**Assigned task**. Find the lines below that include the word "Drive" and report how many there are, with no other text.

(Given data begins)

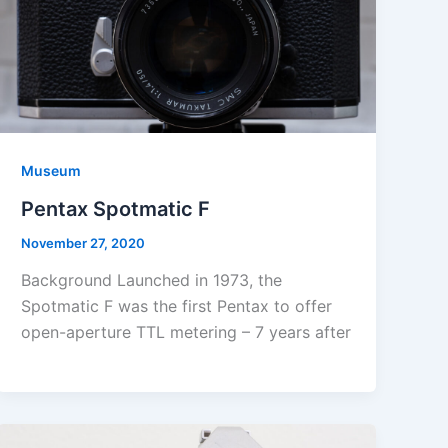
Museum
Pentax Spotmatic F
November 27, 2020
Background Launched in 1973, the
Spotmatic F was the first Pentax to offer
open-aperture TTL metering – 7 years after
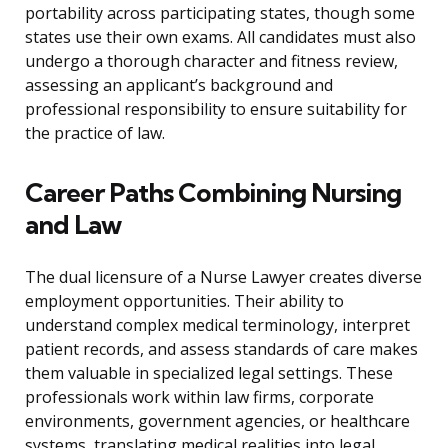
portability across participating states, though some
states use their own exams. All candidates must also
undergo a thorough character and fitness review,
assessing an applicant’s background and
professional responsibility to ensure suitability for
the practice of law.
Career Paths Combining Nursing
and Law
The dual licensure of a Nurse Lawyer creates diverse
employment opportunities. Their ability to
understand complex medical terminology, interpret
patient records, and assess standards of care makes
them valuable in specialized legal settings. These
professionals work within law firms, corporate
environments, government agencies, or healthcare
systems, translating medical realities into legal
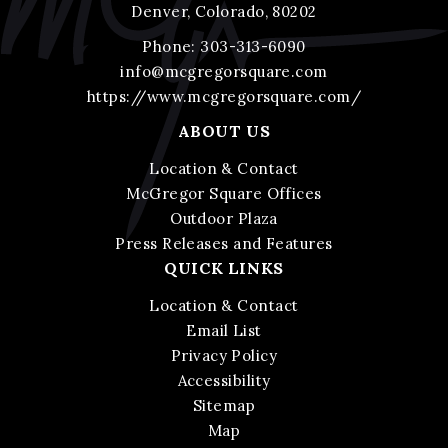
Denver, Colorado, 80202
Phone:
303-313-6090
info@mcgregorsquare.com
https://www.mcgregorsquare.com/
ABOUT US
Location & Contact
McGregor Square Offices
Outdoor Plaza
Press Releases and Features
QUICK LINKS
Location & Contact
Email List
Privacy Policy
Accessibility
Sitemap
Map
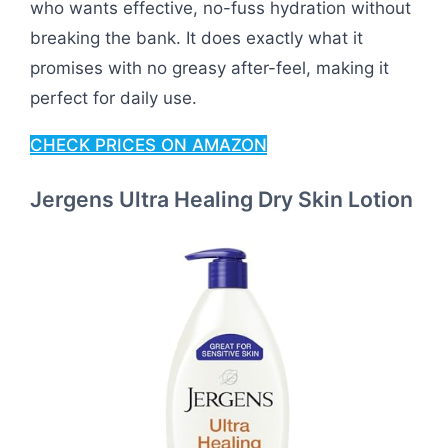
who wants effective, no-fuss hydration without
breaking the bank. It does exactly what it
promises with no greasy after-feel, making it
perfect for daily use.
CHECK PRICES ON AMAZON
Jergens Ultra Healing Dry Skin Lotion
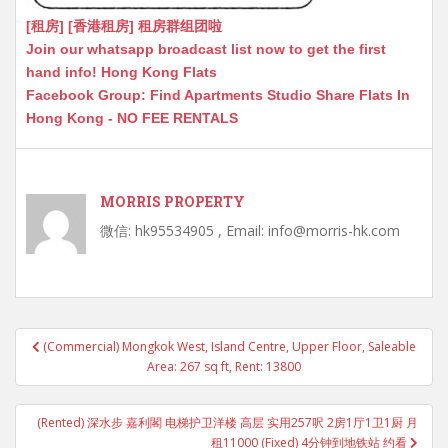
[租房] [香港租房] 租房群组团啦
Join our whatsapp broadcast list now to get the first
hand info! Hong Kong Flats
Facebook Group: Find Apartments Studio Share Flats In
Hong Kong - NO FEE RENTALS
MORRIS PROPERTY
微信: hk95534905 , Email: info@morris-hk.com
Post
(Commercial) Mongkok West, Island Centre, Upper Floor, Saleable
navigation
Area: 267 sq ft, Rent: 13800
(Rented) 深水步 嘉利閣 电梯护卫洋楼 高层 实用257呎 2房1厅1卫1厨 月
租11000 (Fixed) 4分钟到地铁站 约看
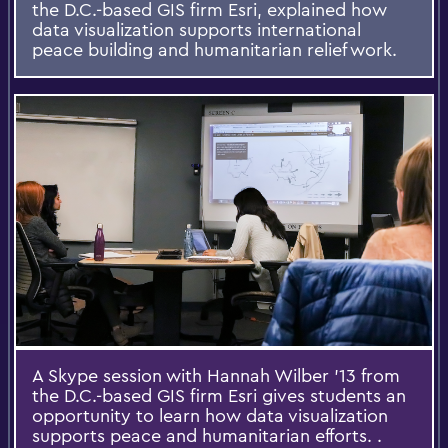
the D.C.-based GIS firm Esri, explained how
data visualization supports international
peace building and humanitarian relief work.
A Skype session with Hannah Wilber ’13 from
the D.C.-based GIS firm Esri gives students an
opportunity to learn how data visualization
supports peace and humanitarian efforts. .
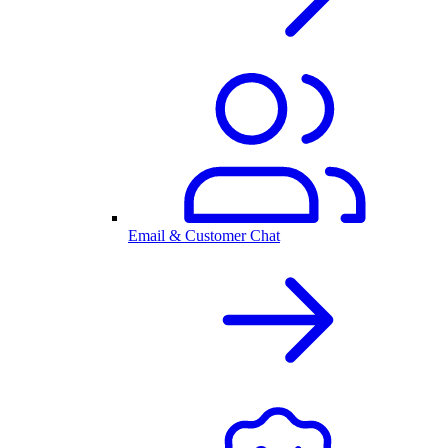
Email & Customer Chat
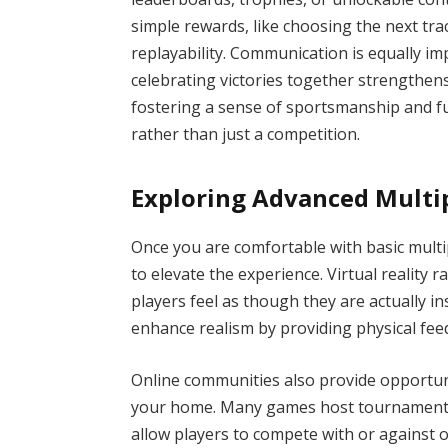
simple rewards, like choosing the next tr
replayability. Communication is equally imp
celebrating victories together strengthens
fostering a sense of sportsmanship and 
rather than just a competition.
Exploring Advanced Multi
Once you are comfortable with basic mult
to elevate the experience. Virtual reality 
players feel as though they are actually i
enhance realism by providing physical fee
Online communities also provide opportun
your home. Many games host tournaments, 
allow players to compete with or against 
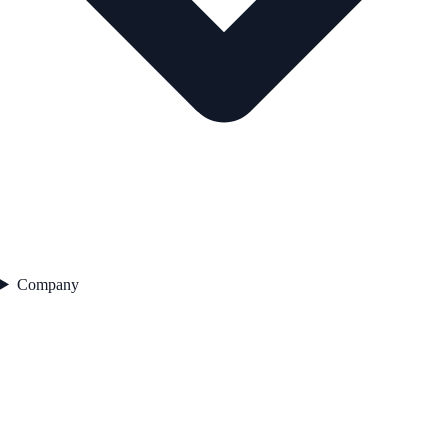
Company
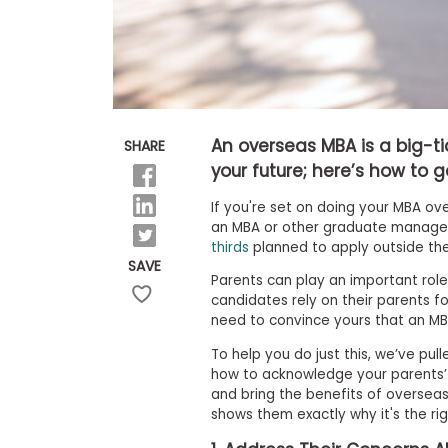
E
x
a
m
P
l
a
n
An overseas MBA is a big-t
SHARE
f
o
your future; here’s how to 
r
E
If you're set on doing your MBA ove
x
an MBA or other graduate manage
a
thirds
planned to apply outside the
m
SAVE
D
Parents can play an important role 
a
candidates rely on their parents for
y
need to convince yours that an MB
P
r
To help you do just this, we’ve pul
e
how to acknowledge your parents’ 
p
and bring the benefits of oversea
f
shows them exactly why it's the rig
o
r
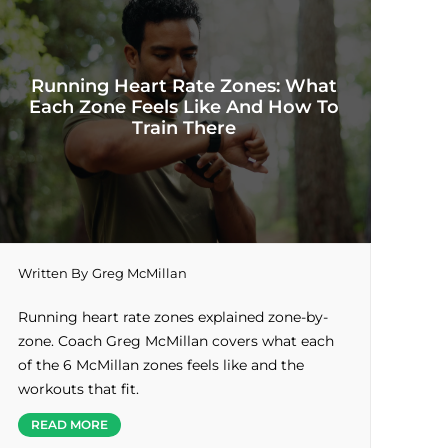
Running Heart Rate Zones: What
Each Zone Feels Like And How To
Train There
Written By
Greg McMillan
Running heart rate zones explained zone-by-
zone. Coach Greg McMillan covers what each
of the 6 McMillan zones feels like and the
workouts that fit.
READ MORE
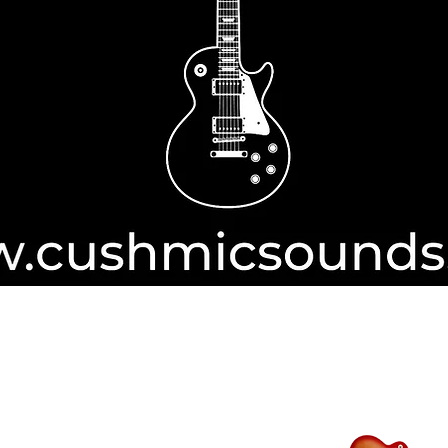
Authorise
ayPal
transactions from International
ROCKET MUS
ars.​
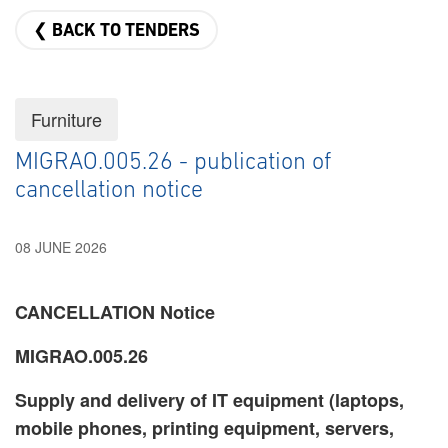
❮ BACK TO TENDERS
Furniture
MIGRAO.005.26 - publication of
cancellation notice
08 JUNE 2026
CANCELLATION Notice
MIGRAO.005.26
Supply and delivery of IT equipment (laptops,
mobile phones, printing equipment, servers,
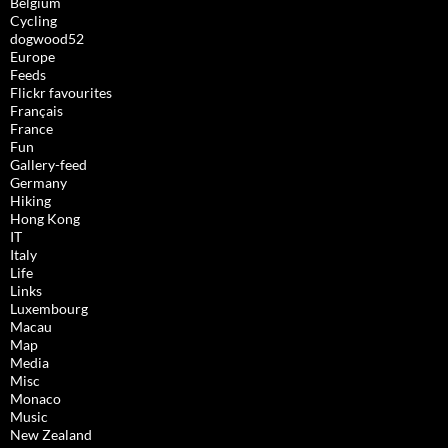
Belgium
Cycling
dogwood52
Europe
Feeds
Flickr favourites
Français
France
Fun
Gallery-feed
Germany
Hiking
Hong Kong
IT
Italy
Life
Links
Luxembourg
Macau
Map
Media
Misc
Monaco
Music
New Zealand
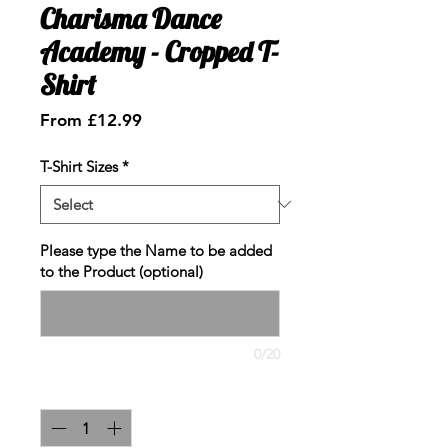
Charisma Dance
Academy - Cropped T-
Shirt
Sale
From
£12.99
Price
T-Shirt Sizes
*
Please type the Name to be added
to the Product (optional)
0/20
Quantity
*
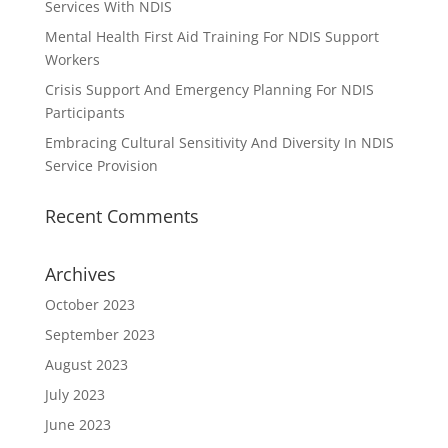
Services With NDIS
Mental Health First Aid Training For NDIS Support
Workers
Crisis Support And Emergency Planning For NDIS
Participants
Embracing Cultural Sensitivity And Diversity In NDIS
Service Provision
Recent Comments
Archives
October 2023
September 2023
August 2023
July 2023
June 2023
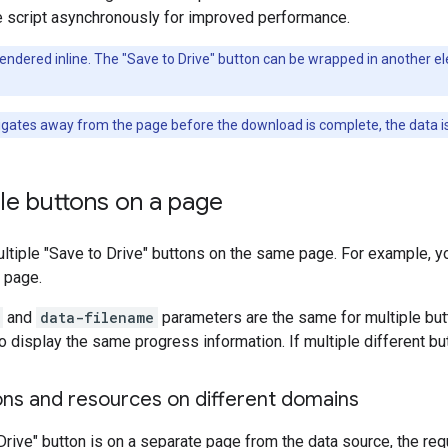
e script asynchronously for improved performance.
endered inline. The "Save to Drive" button can be wrapped in another elem
igates away from the page before the download is complete, the data is 
le buttons on a page
ltiple "Save to Drive" buttons on the same page. For example, yo
 page.
and
data-filename
parameters are the same for multiple but
to display the same progress information. If multiple different bu
ons and resources on different domains
 Drive" button is on a separate page from the data source, the re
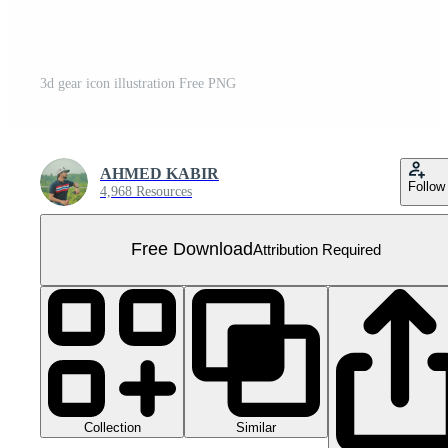
3d gear icon illustration Free PNG
AHMED KABIR
Follow
4,968 Resources
Free Download
Attribution Required
Collection
Similar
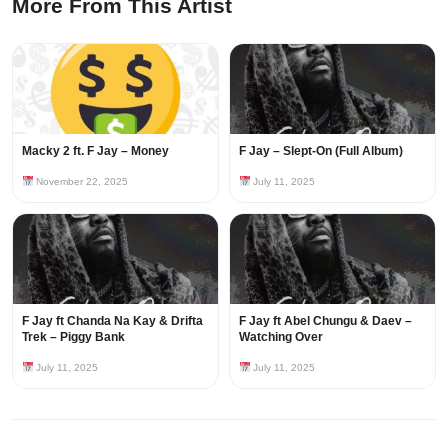
More From This Artist
Macky 2 ft. F Jay – Money
F Jay – Slept-On (Full Album)
November 22, 2025
July 11, 2025
F Jay ft Chanda Na Kay & Drifta
F Jay ft Abel Chungu & Daev –
Trek – Piggy Bank
Watching Over
July 11, 2025
July 11, 2025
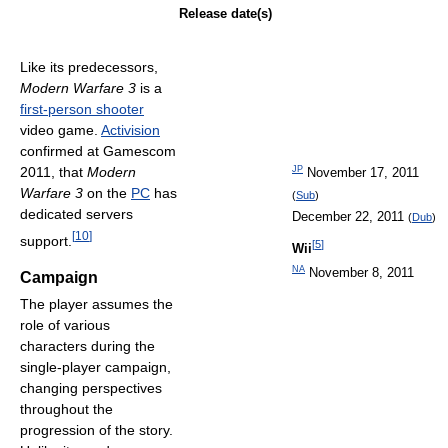
Release date(s)
Like its predecessors,
Modern Warfare 3
is a
first-person shooter
video game.
Activision
confirmed at Gamescom
2011, that
Modern
JP
November 17, 2011
Warfare 3
on the
PC
has
(
Sub
)
dedicated servers
December 22, 2011
(
Dub
)
[
10
]
support.
[
5
]
Wii
NA
November 8, 2011
Campaign
The player assumes the
role of various
characters during the
single-player campaign,
changing perspectives
throughout the
progression of the story.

(Given data ends)

**Completed exercise**. 3